Australian Journal of Physics
- Discipline: Physics
- Language: English

Publication details
- History: 1948–2001
- Publisher: CSIRO Publishing (Australia)
- Frequency: Bimonthly
- Open access: Yes

Standard abbreviations
- ISO 4: Aust. J. Phys.

Indexing
- CODEN: AUJPAS
- ISSN: 0004-9506 (print) 1446-5582 (web)
- LCCN: 56041287
- OCLC no.: 1518825

Links
- Journal homepage; Online access (vols. 6–53);

= Australian Journal of Physics =

The Australian Journal of Physics was a peer-reviewed scientific journal published by the Commonwealth Scientific and Industrial Research Organisation in Australia. It was a journal for the publication of reviews covering all branches of physics. The journal surveyed the development of selected topics within the wider context of physics.

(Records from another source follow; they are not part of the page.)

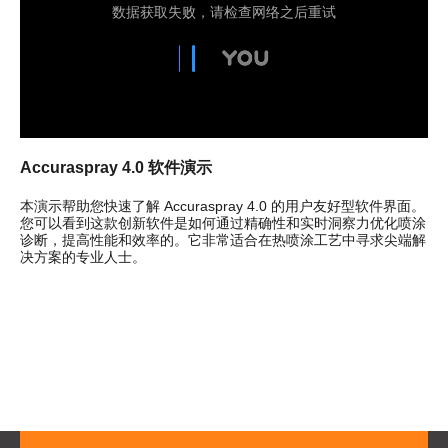
Accuraspray 4.0 软件演示
本演示帮助您快速了解 Accuraspray 4.0 的用户友好型软件界面。
您可以看到这款创新软件是如何通过精确性和实时洞察力优化喷涂
诊断，提高性能和效率的。它非常适合在热喷涂工艺中寻求尖端解
决方案的专业人士。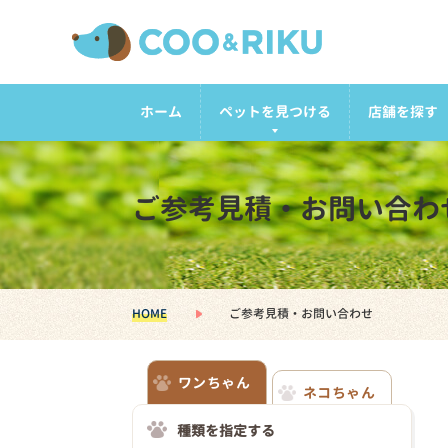
ホーム
ペットを見つける
店舗を探す
ご参考見積・お問い合わ
HOME
ご参考見積・お問い合わせ
ワンちゃん
ネコちゃん
種類を指定する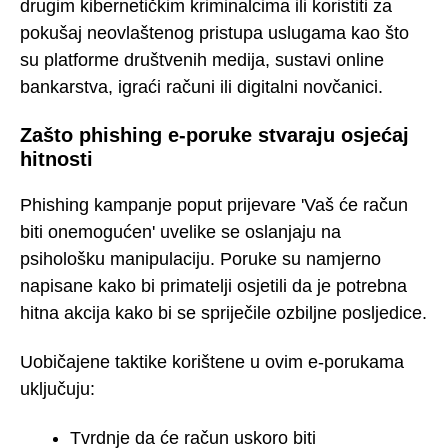
drugim kibernetičkim kriminalcima ili koristiti za
pokušaj neovlaštenog pristupa uslugama kao što
su platforme društvenih medija, sustavi online
bankarstva, igraći računi ili digitalni novčanici.
Zašto phishing e-poruke stvaraju osjećaj
hitnosti
Phishing kampanje poput prijevare 'Vaš će račun
biti onemogućen' uvelike se oslanjaju na
psihološku manipulaciju. Poruke su namjerno
napisane kako bi primatelji osjetili da je potrebna
hitna akcija kako bi se spriječile ozbiljne posljedice.
Uobičajene taktike korištene u ovim e-porukama
uključuju:
Tvrdnje da će račun uskoro biti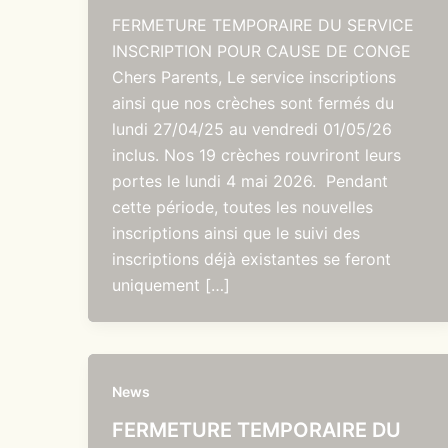
FERMETURE TEMPORAIRE DU SERVICE
INSCRIPTION POUR CAUSE DE CONGE
Chers Parents, Le service inscriptions
ainsi que nos crèches sont fermés du
lundi 27/04/25 au vendredi 01/05/26
inclus. Nos 19 crèches rouvriront leurs
portes le lundi 4 mai 2026. Pendant
cette période, toutes les nouvelles
inscriptions ainsi que le suivi des
inscriptions déjà existantes se feront
uniquement […]
News
FERMETURE TEMPORAIRE DU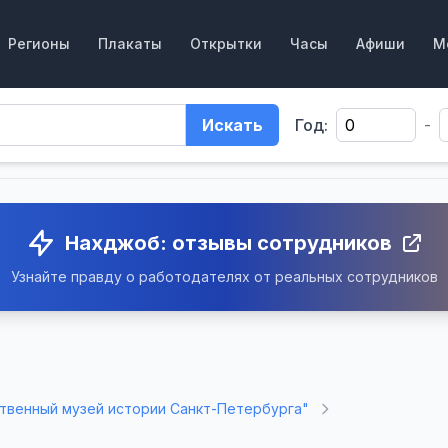
Регионы
Плакаты
Открытки
Часы
Афиши
М
Искать
Год:
-
Нахджоб: отзывы сотрудников
Узнайте правду о работодателях от реальных сотрудников
твенный музей истории Санкт-Петербурга"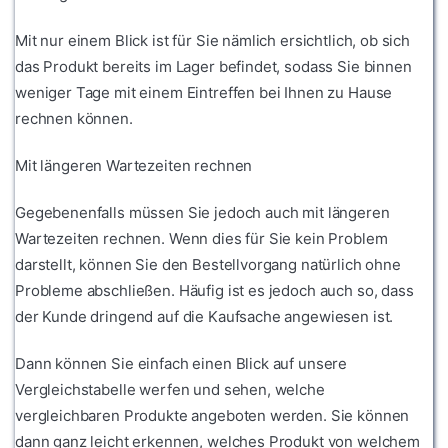
Mit nur einem Blick ist für Sie nämlich ersichtlich, ob sich
das Produkt bereits im Lager befindet, sodass Sie binnen
weniger Tage mit einem Eintreffen bei Ihnen zu Hause
rechnen können.
Mit längeren Wartezeiten rechnen
Gegebenenfalls müssen Sie jedoch auch mit längeren
Wartezeiten rechnen. Wenn dies für Sie kein Problem
darstellt, können Sie den Bestellvorgang natürlich ohne
Probleme abschließen. Häufig ist es jedoch auch so, dass
der Kunde dringend auf die Kaufsache angewiesen ist.
Dann können Sie einfach einen Blick auf unsere
Vergleichstabelle werfen und sehen, welche
vergleichbaren Produkte angeboten werden. Sie können
dann ganz leicht erkennen, welches Produkt von welchem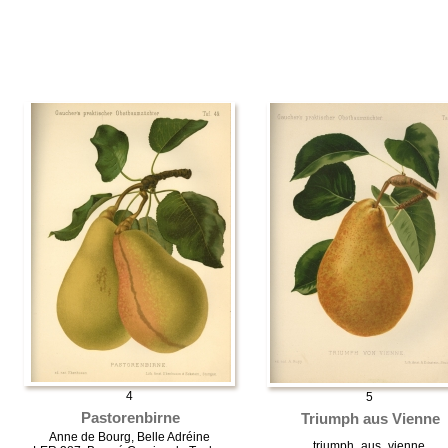
4
5
Pastorenbirne
Triumph aus Vienne
Anne de Bourg, Belle Adréine
triumph_aus_vienne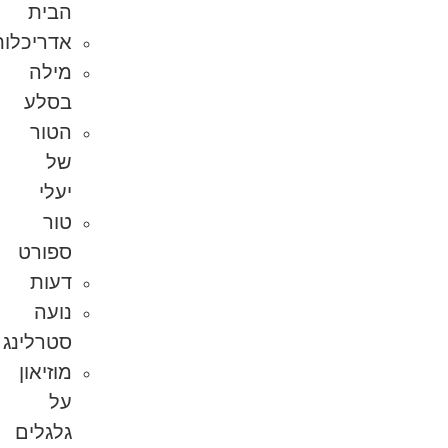
הבית
אדריכלות
מילה
בסלע
הטור
של
יעלי
טור
ספורט
דעות
נועה
סטרלינג
מוזיאון
על
גלגלים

The journal published its last issue in April 2001 and is no longer receiving papers. The journal's electronic archive, covering the years 1953–2001, is available for free full text access.

One of the most highly cited papers published in the journal is
- Bracewell, Ronald N. (1956). "Strip Integration in Radio Astronomy"
in which he first presented the projection-slice theorem widely used in medical imaging.